**What to work on**
Leave out the pictures. Return every record otherwise untouched.
------ Exercise materials
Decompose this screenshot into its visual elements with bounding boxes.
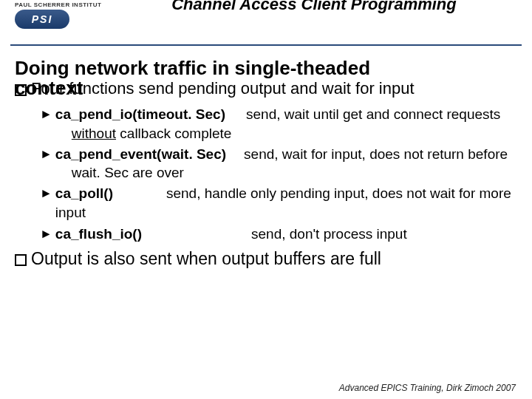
arrow-icon: ► (40, 226, 52, 243)
func-4-body: ca_flush_io()send, don't process input (55, 225, 517, 244)
arrow-icon: ► (40, 106, 52, 123)
func-3-name: ca_poll() (55, 185, 113, 201)
logo-block: PAUL SCHERRER INSTITUT PSI (15, 0, 111, 29)
func-4-desc: send, don't process input (251, 226, 407, 242)
func-item-4: ► ca_flush_io()send, don't process input (40, 225, 517, 244)
func-2-desc1: send, wait for input, does not return be… (244, 146, 508, 162)
func-item-2: ► ca_pend_event(wait. Sec)send, wait for… (40, 145, 517, 183)
bullet-2-text: Output is also sent when output buffers … (31, 248, 381, 270)
func-4-name: ca_flush_io() (55, 226, 142, 242)
func-1-desc2-rest: callback complete (116, 126, 231, 141)
bullet-2: Output is also sent when output buffers … (15, 248, 517, 270)
func-2-name: ca_pend_event(wait. Sec) (55, 146, 226, 162)
func-3-desc: send, handle only pending input, does no… (55, 185, 511, 220)
func-1-desc2: without callback complete (72, 124, 517, 143)
psi-logo-shape: PSI (15, 10, 69, 29)
bullet-1: Four functions send pending output and w… (15, 78, 517, 100)
func-item-3: ► ca_poll()send, handle only pending inp… (40, 184, 517, 222)
slide-title-line1: Doing network traffic in single-theaded (15, 58, 517, 80)
bullet-1-text: Four functions send pending output and w… (31, 78, 415, 100)
slide-title-context: context (15, 77, 83, 100)
header-divider (10, 44, 522, 46)
func-2-desc2: wait. Sec are over (72, 163, 517, 183)
institute-name: PAUL SCHERRER INSTITUT (15, 1, 111, 8)
func-1-body: ca_pend_io(timeout. Sec)send, wait until… (55, 105, 517, 143)
slide-header: PAUL SCHERRER INSTITUT PSI Channel Acces… (0, 0, 532, 44)
func-1-desc1: send, wait until get and connect request… (246, 106, 500, 122)
function-list: ► ca_pend_io(timeout. Sec)send, wait unt… (40, 105, 517, 243)
func-item-1: ► ca_pend_io(timeout. Sec)send, wait unt… (40, 105, 517, 143)
arrow-icon: ► (40, 146, 52, 163)
arrow-icon: ► (40, 185, 52, 202)
func-1-without: without (72, 126, 116, 141)
func-2-body: ca_pend_event(wait. Sec)send, wait for i… (55, 145, 517, 183)
slide-content: Doing network traffic in single-theaded … (0, 53, 532, 270)
psi-logo: PSI (15, 10, 111, 29)
presentation-title: Channel Access Client Programming (111, 0, 517, 13)
func-3-body: ca_poll()send, handle only pending input… (55, 184, 517, 222)
func-1-name: ca_pend_io(timeout. Sec) (55, 106, 225, 122)
square-bullet-icon (15, 254, 27, 266)
slide-footer: Advanced EPICS Training, Dirk Zimoch 200… (339, 383, 516, 393)
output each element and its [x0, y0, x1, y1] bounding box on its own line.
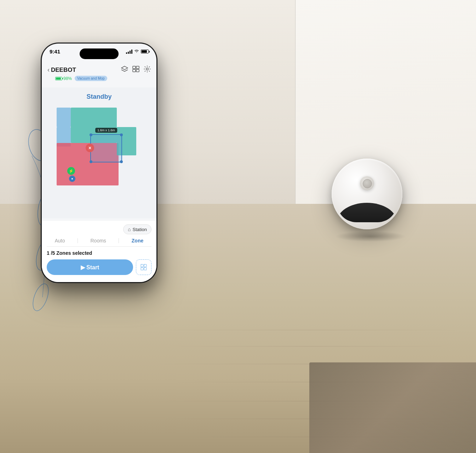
robot-shadow	[335, 231, 406, 242]
svg-rect-12	[141, 268, 143, 270]
header-top: ‹ DEEBOT	[47, 65, 151, 74]
battery-info: 98%	[55, 76, 72, 81]
tab-zone[interactable]: Zone	[128, 238, 147, 243]
station-icon: ⌂	[128, 226, 131, 232]
battery-percentage: 98%	[63, 76, 72, 81]
phone-frame: 9:41	[41, 42, 157, 283]
tab-bar: Auto Rooms Zone	[47, 238, 151, 247]
layers-icon[interactable]	[121, 66, 128, 74]
svg-rect-10	[141, 264, 143, 267]
header-icons	[121, 65, 151, 74]
app-header: ‹ DEEBOT	[42, 63, 156, 85]
room-blue-top-left[interactable]	[57, 108, 71, 127]
battery-icon	[141, 50, 149, 53]
svg-rect-8	[136, 69, 139, 72]
zone-size-label: 1.6m x 1.6m	[95, 128, 117, 133]
svg-point-9	[146, 68, 148, 70]
robot-vacuum	[332, 159, 409, 236]
phone-container: 9:41	[41, 42, 157, 283]
wifi-icon	[134, 49, 139, 54]
carpet	[309, 362, 476, 453]
tab-divider-2	[119, 238, 119, 243]
zone-selection-box[interactable]: 1.6m x 1.6m ×	[90, 134, 122, 162]
status-icons	[126, 48, 149, 54]
svg-rect-6	[136, 66, 139, 69]
battery-indicator-icon	[55, 77, 62, 80]
station-button-row: ⌂ Station	[47, 224, 151, 234]
zone-corner-tr[interactable]	[120, 133, 123, 136]
device-name: DEEBOT	[51, 67, 76, 74]
standby-label: Standby	[86, 93, 111, 101]
header-left: ‹ DEEBOT	[47, 66, 76, 74]
robot-top-sensor	[360, 176, 374, 190]
action-row: ▶ Start	[47, 259, 151, 275]
svg-rect-7	[133, 69, 136, 72]
station-button[interactable]: ⌂ Station	[123, 224, 151, 234]
charging-station-icon: ⚡	[67, 167, 75, 175]
svg-rect-5	[133, 66, 136, 69]
zones-selected-label: 1 /5 Zones selected	[47, 250, 151, 256]
signal-bars-icon	[126, 50, 132, 54]
bottom-bar: ⌂ Station Auto Rooms Zone 1 /5 Zones sel…	[42, 221, 156, 282]
zone-corner-tl[interactable]	[90, 133, 92, 136]
device-info: 98% Vacuum and Mop	[55, 76, 151, 81]
robot-body	[332, 159, 402, 229]
mode-badge: Vacuum and Mop	[75, 76, 107, 81]
tab-divider-1	[78, 238, 78, 243]
add-zone-button[interactable]	[136, 259, 151, 275]
phone-screen: 9:41	[42, 44, 156, 282]
svg-rect-11	[144, 264, 147, 267]
layout-icon[interactable]	[132, 66, 139, 74]
status-time: 9:41	[50, 48, 60, 55]
floor-map[interactable]: 1.6m x 1.6m × ⚡ ●	[57, 108, 142, 203]
delete-zone-button[interactable]: ×	[86, 144, 94, 152]
robot-front-panel	[337, 203, 397, 222]
map-area[interactable]: Standby 1.6m x 1.6m	[42, 87, 156, 218]
back-button[interactable]: ‹	[47, 66, 50, 74]
tab-rooms[interactable]: Rooms	[87, 238, 109, 243]
robot-position-icon: ●	[69, 176, 75, 182]
tab-auto[interactable]: Auto	[51, 238, 69, 243]
svg-rect-13	[144, 268, 147, 270]
station-label: Station	[133, 227, 147, 232]
zone-corner-br[interactable]	[120, 160, 123, 163]
dynamic-island	[80, 48, 119, 59]
settings-icon[interactable]	[144, 65, 151, 74]
start-button[interactable]: ▶ Start	[47, 259, 133, 275]
zone-corner-bl[interactable]	[90, 160, 92, 163]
------------
**Response for this exercise**
Decompose this screenshot into its visual elements with bounding boxes.
arrow-icon: ► (40, 226, 52, 243)
func-4-body: ca_flush_io()send, don't process input (55, 225, 517, 244)
arrow-icon: ► (40, 106, 52, 123)
func-3-name: ca_poll() (55, 185, 113, 201)
logo-block: PAUL SCHERRER INSTITUT PSI (15, 0, 111, 29)
func-4-desc: send, don't process input (251, 226, 407, 242)
func-item-4: ► ca_flush_io()send, don't process input (40, 225, 517, 244)
func-2-desc1: send, wait for input, does not return be… (244, 146, 508, 162)
func-item-2: ► ca_pend_event(wait. Sec)send, wait for… (40, 145, 517, 183)
bullet-2-text: Output is also sent when output buffers … (31, 248, 381, 270)
func-4-name: ca_flush_io() (55, 226, 142, 242)
func-1-desc2-rest: callback complete (116, 126, 231, 141)
bullet-2: Output is also sent when output buffers … (15, 248, 517, 270)
func-2-name: ca_pend_event(wait. Sec) (55, 146, 226, 162)
func-3-desc: send, handle only pending input, does no… (55, 185, 511, 220)
func-1-desc2: without callback complete (72, 124, 517, 143)
psi-logo-shape: PSI (15, 10, 69, 29)
bullet-1: Four functions send pending output and w… (15, 78, 517, 100)
func-item-3: ► ca_poll()send, handle only pending inp… (40, 184, 517, 222)
slide-title-line1: Doing network traffic in single-theaded (15, 58, 517, 80)
bullet-1-text: Four functions send pending output and w… (31, 78, 415, 100)
slide-title-context: context (15, 77, 83, 100)
header-divider (10, 44, 522, 46)
func-2-desc2: wait. Sec are over (72, 163, 517, 183)
institute-name: PAUL SCHERRER INSTITUT (15, 1, 111, 8)
func-1-body: ca_pend_io(timeout. Sec)send, wait until… (55, 105, 517, 143)
slide-header: PAUL SCHERRER INSTITUT PSI Channel Acces… (0, 0, 532, 44)
func-1-desc1: send, wait until get and connect request… (246, 106, 500, 122)
function-list: ► ca_pend_io(timeout. Sec)send, wait unt… (40, 105, 517, 243)
func-item-1: ► ca_pend_io(timeout. Sec)send, wait unt… (40, 105, 517, 143)
arrow-icon: ► (40, 146, 52, 163)
arrow-icon: ► (40, 185, 52, 202)
func-1-without: without (72, 126, 116, 141)
func-2-body: ca_pend_event(wait. Sec)send, wait for i… (55, 145, 517, 183)
slide-content: Doing network traffic in single-theaded … (0, 53, 532, 270)
psi-logo: PSI (15, 10, 111, 29)
presentation-title: Channel Access Client Programming (111, 0, 517, 13)
func-3-body: ca_poll()send, handle only pending input… (55, 184, 517, 222)
func-1-name: ca_pend_io(timeout. Sec) (55, 106, 225, 122)
square-bullet-icon (15, 254, 27, 266)
slide-footer: Advanced EPICS Training, Dirk Zimoch 200… (339, 383, 516, 393)
output each element and its [x0, y0, x1, y1] bounding box on its own line.
robot-shadow	[335, 231, 406, 242]
svg-rect-12	[141, 268, 143, 270]
header-top: ‹ DEEBOT	[47, 65, 151, 74]
battery-info: 98%	[55, 76, 72, 81]
tab-zone[interactable]: Zone	[128, 238, 147, 243]
station-icon: ⌂	[128, 226, 131, 232]
battery-percentage: 98%	[63, 76, 72, 81]
phone-frame: 9:41	[41, 42, 157, 283]
tab-bar: Auto Rooms Zone	[47, 238, 151, 247]
layers-icon[interactable]	[121, 66, 128, 74]
svg-rect-10	[141, 264, 143, 267]
header-icons	[121, 65, 151, 74]
app-header: ‹ DEEBOT	[42, 63, 156, 85]
room-blue-top-left[interactable]	[57, 108, 71, 127]
battery-icon	[141, 50, 149, 53]
svg-rect-8	[136, 69, 139, 72]
zone-size-label: 1.6m x 1.6m	[95, 128, 117, 133]
svg-point-9	[146, 68, 148, 70]
robot-vacuum	[332, 159, 409, 236]
phone-container: 9:41	[41, 42, 157, 283]
wifi-icon	[134, 49, 139, 54]
carpet	[309, 362, 476, 453]
tab-divider-2	[119, 238, 119, 243]
zone-selection-box[interactable]: 1.6m x 1.6m ×	[90, 134, 122, 162]
status-icons	[126, 48, 149, 54]
svg-rect-6	[136, 66, 139, 69]
battery-indicator-icon	[55, 77, 62, 80]
station-button-row: ⌂ Station	[47, 224, 151, 234]
zone-corner-tr[interactable]	[120, 133, 123, 136]
device-name: DEEBOT	[51, 67, 76, 74]
standby-label: Standby	[86, 93, 111, 101]
header-left: ‹ DEEBOT	[47, 66, 76, 74]
robot-top-sensor	[360, 176, 374, 190]
action-row: ▶ Start	[47, 259, 151, 275]
svg-rect-7	[133, 69, 136, 72]
station-button[interactable]: ⌂ Station	[123, 224, 151, 234]
charging-station-icon: ⚡	[67, 167, 75, 175]
svg-rect-5	[133, 66, 136, 69]
zones-selected-label: 1 /5 Zones selected	[47, 250, 151, 256]
signal-bars-icon	[126, 50, 132, 54]
bottom-bar: ⌂ Station Auto Rooms Zone 1 /5 Zones sel…	[42, 221, 156, 282]
zone-corner-tl[interactable]	[90, 133, 92, 136]
device-info: 98% Vacuum and Mop	[55, 76, 151, 81]
robot-body	[332, 159, 402, 229]
mode-badge: Vacuum and Mop	[75, 76, 107, 81]
tab-divider-1	[78, 238, 78, 243]
add-zone-button[interactable]	[136, 259, 151, 275]
phone-screen: 9:41	[42, 44, 156, 282]
svg-rect-11	[144, 264, 147, 267]
layout-icon[interactable]	[132, 66, 139, 74]
status-time: 9:41	[50, 48, 60, 55]
floor-map[interactable]: 1.6m x 1.6m × ⚡ ●	[57, 108, 142, 203]
delete-zone-button[interactable]: ×	[86, 144, 94, 152]
robot-front-panel	[337, 203, 397, 222]
map-area[interactable]: Standby 1.6m x 1.6m	[42, 87, 156, 218]
back-button[interactable]: ‹	[47, 66, 50, 74]
tab-rooms[interactable]: Rooms	[87, 238, 109, 243]
robot-position-icon: ●	[69, 176, 75, 182]
tab-auto[interactable]: Auto	[51, 238, 69, 243]
svg-rect-13	[144, 268, 147, 270]
station-label: Station	[133, 227, 147, 232]
zone-corner-br[interactable]	[120, 160, 123, 163]
dynamic-island	[80, 48, 119, 59]
settings-icon[interactable]	[144, 65, 151, 74]
start-button[interactable]: ▶ Start	[47, 259, 133, 275]
zone-corner-bl[interactable]	[90, 160, 92, 163]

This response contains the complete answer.